> _Aim of the exercise_
In this exercise, print only the lines of the records below from the one with "scored in double-figures" through the one with "honoring and fulfilling rewards.", inclusive. Pictures are not part of the copy.

Collected data:
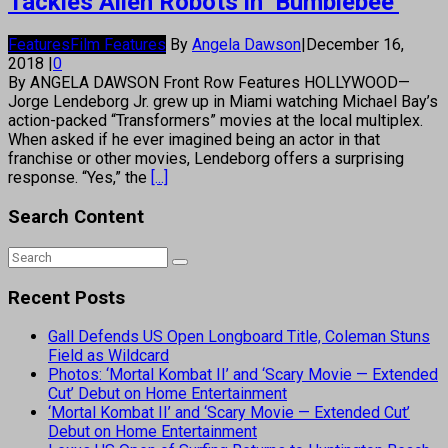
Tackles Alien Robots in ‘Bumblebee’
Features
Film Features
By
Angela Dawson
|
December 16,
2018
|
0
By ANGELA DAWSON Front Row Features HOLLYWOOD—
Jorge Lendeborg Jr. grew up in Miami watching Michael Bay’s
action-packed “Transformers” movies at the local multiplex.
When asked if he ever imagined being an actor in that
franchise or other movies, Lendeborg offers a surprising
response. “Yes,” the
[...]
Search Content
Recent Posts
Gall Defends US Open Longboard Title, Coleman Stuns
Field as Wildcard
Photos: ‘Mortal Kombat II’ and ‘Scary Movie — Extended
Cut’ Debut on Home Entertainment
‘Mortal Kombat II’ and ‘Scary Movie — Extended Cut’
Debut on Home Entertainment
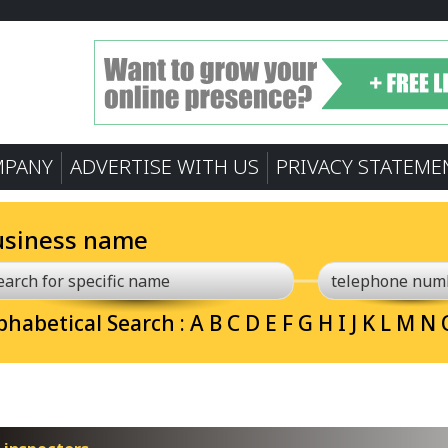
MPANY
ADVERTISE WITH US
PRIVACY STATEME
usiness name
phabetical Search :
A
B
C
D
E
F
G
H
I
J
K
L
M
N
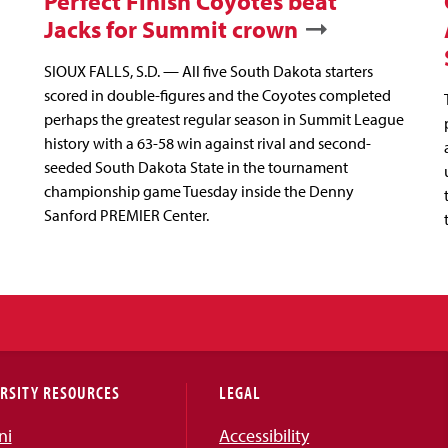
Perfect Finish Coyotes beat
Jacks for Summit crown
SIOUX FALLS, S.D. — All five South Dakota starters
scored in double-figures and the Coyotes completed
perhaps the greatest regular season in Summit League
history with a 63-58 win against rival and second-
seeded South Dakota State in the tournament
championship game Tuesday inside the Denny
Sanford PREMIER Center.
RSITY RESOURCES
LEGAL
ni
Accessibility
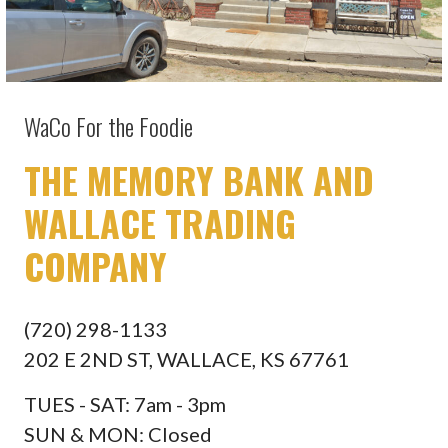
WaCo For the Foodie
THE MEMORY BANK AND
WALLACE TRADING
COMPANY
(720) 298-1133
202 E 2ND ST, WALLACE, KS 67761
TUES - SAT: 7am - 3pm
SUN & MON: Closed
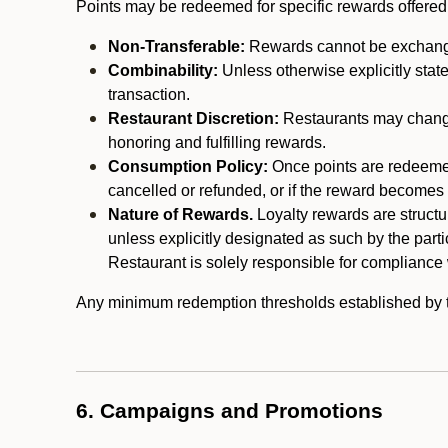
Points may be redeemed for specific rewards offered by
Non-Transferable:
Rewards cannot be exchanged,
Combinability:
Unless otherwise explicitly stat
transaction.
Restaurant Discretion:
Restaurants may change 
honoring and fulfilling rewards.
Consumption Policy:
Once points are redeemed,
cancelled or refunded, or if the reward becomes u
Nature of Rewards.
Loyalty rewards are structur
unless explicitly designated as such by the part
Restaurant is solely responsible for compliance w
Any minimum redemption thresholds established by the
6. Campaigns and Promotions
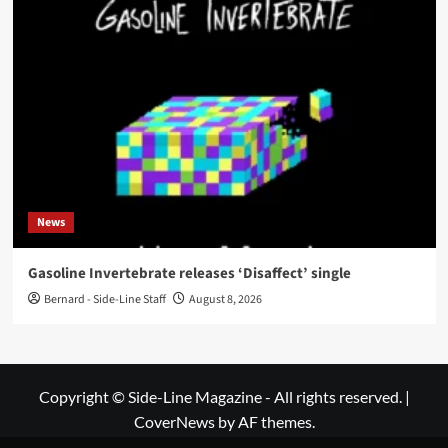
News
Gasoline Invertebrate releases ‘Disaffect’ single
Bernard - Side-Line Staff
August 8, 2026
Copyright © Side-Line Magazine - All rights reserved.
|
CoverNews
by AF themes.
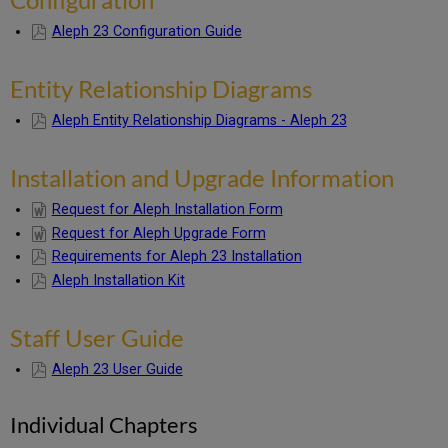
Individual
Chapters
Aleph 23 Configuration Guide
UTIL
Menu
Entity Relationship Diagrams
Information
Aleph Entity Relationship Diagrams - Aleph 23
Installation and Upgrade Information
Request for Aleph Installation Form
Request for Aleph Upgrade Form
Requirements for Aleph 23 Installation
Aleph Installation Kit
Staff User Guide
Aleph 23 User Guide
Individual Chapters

> _Exercise output_
scored in double-figures and the Coyotes completed
perhaps the greatest regular season in Summit League
history with a 63-58 win against rival and second-
seeded South Dakota State in the tournament
championship game Tuesday inside the Denny
Sanford PREMIER Center.
RSITY RESOURCES
LEGAL
ni
Accessibility
WaCo For the Foodie
THE MEMORY BANK AND
WALLACE TRADING
COMPANY
(720) 298-1133
202 E 2ND ST, WALLACE, KS 67761
TUES - SAT: 7am - 3pm
SUN & MON: Closed
Points may be redeemed for specific rewards offered by
Non-Transferable:
Rewards cannot be exchanged,
Combinability:
Unless otherwise explicitly stat
transaction.
Restaurant Discretion:
Restaurants may change 
honoring and fulfilling rewards.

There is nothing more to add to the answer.